What is Keratoconus?
Keratoconus is a degenerative eye disorder affecting the cornea. It occurs in 1:2000 people often occurring in adolescence. Initial symptoms of irregular, mild astigmatism that can be corrected by the use of glasses or contact lenses can give way to increased levels of astigmatism that cannot be fully corrected.
The problem is often bilateral (in both eyes) and those with a family history of keratoconus have a greater disposition to the problem as do those with atopic ailments such as asthma, allergies and eczema and down syndrome.
In circumstances where vision has declined and cannot be corrected with glasses or contact lenses a number of surgical procedures may be available.
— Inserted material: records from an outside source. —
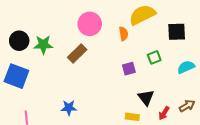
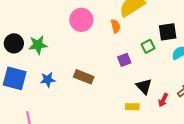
black square: (177, 32) -> (168, 32), moved
brown rectangle: (77, 53) -> (84, 77), moved, turned 72
blue star: (69, 108) -> (48, 80), moved

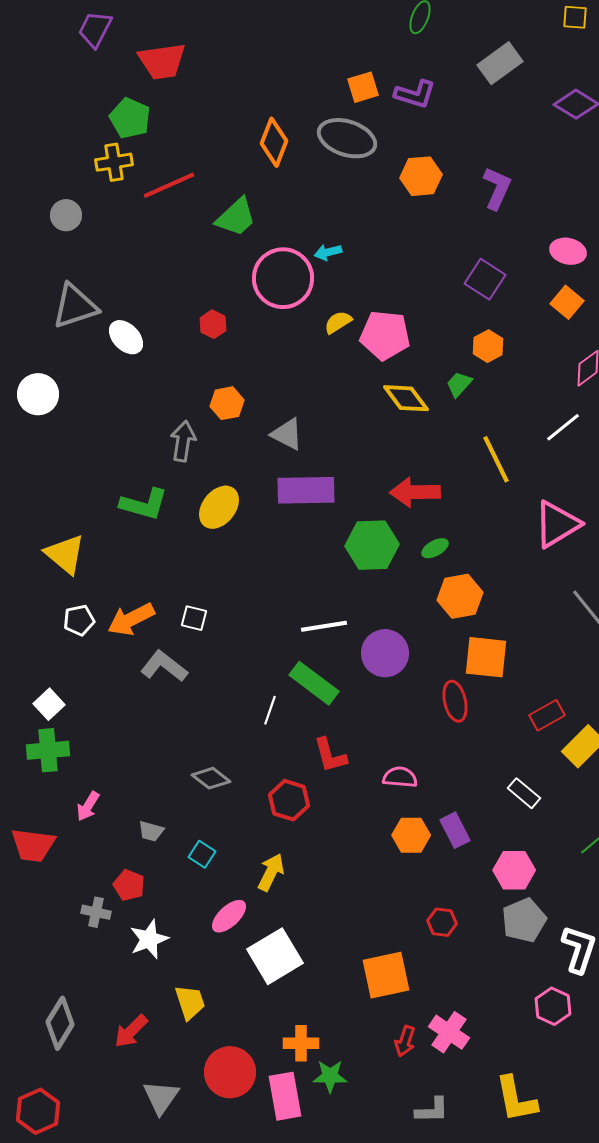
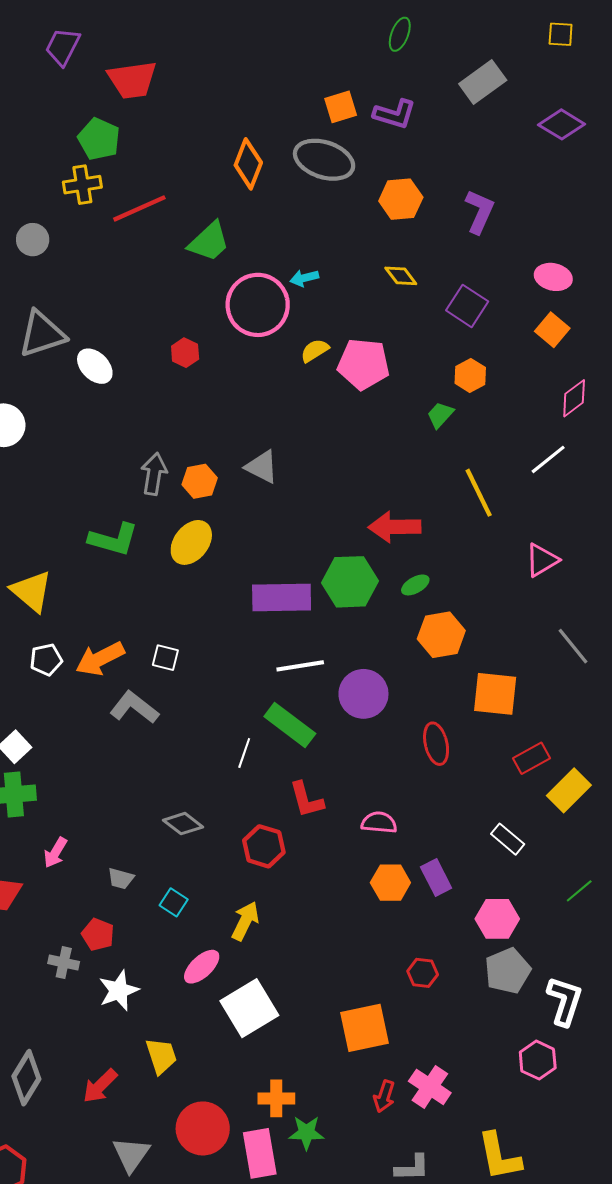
yellow diamond: (406, 398) -> (401, 276), moved, size x0.7
orange hexagon: (227, 403) -> (200, 481), moved
purple rectangle: (306, 490) -> (282, 597), moved
pink triangle: (557, 524) -> (542, 560), size x0.7
orange square: (486, 657) -> (495, 694), moved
These options involve implants that re-shape the cornea or surgery to partially or wholly replace the cornea (corneal grafting techniques).
The reason it occurs is not entirely known, it has however been linked to detrimental enzyme activity within the cornea and early treatment with a relatively new treatment called corneal collagen cross-linking has been shown to stabilize the onset and effectively prevent worsening of the condition. If treated early the aim would be to halt the progress of this debilitating disease and minimize the need for future surgery
Corneal Collagen Cross-Linking Treatment
An assessment is needed to ensure there are no underlying issues that might prohibit a successful outcome. The single treatment is carried out in outpatients using a topical anaesthetic (drops) and involves periodically applying a measured solution of riboflavin to the cornea every 3-5 minutes over a 30 minute period followed by the application of UVA light, again over 30 minutes. To enable penetration of the cornea and a better result, surface tissue is removed at the beginning of the procedure in much the same way as a LASEK procedure.
The procedure has been shown to greatly improve the integrity of the cornea, reducing the degenerative process.
The procedure is not painful. Some discomfort will be felt after the procedure when the anaesthetic wears off and may last for a few days whilst the corneal surface heals. Professor Aggarwal uses a technique that results in maximum absorption of the active solution with minimal surface tissue removal. This reduces the level of discomfort following the procedure.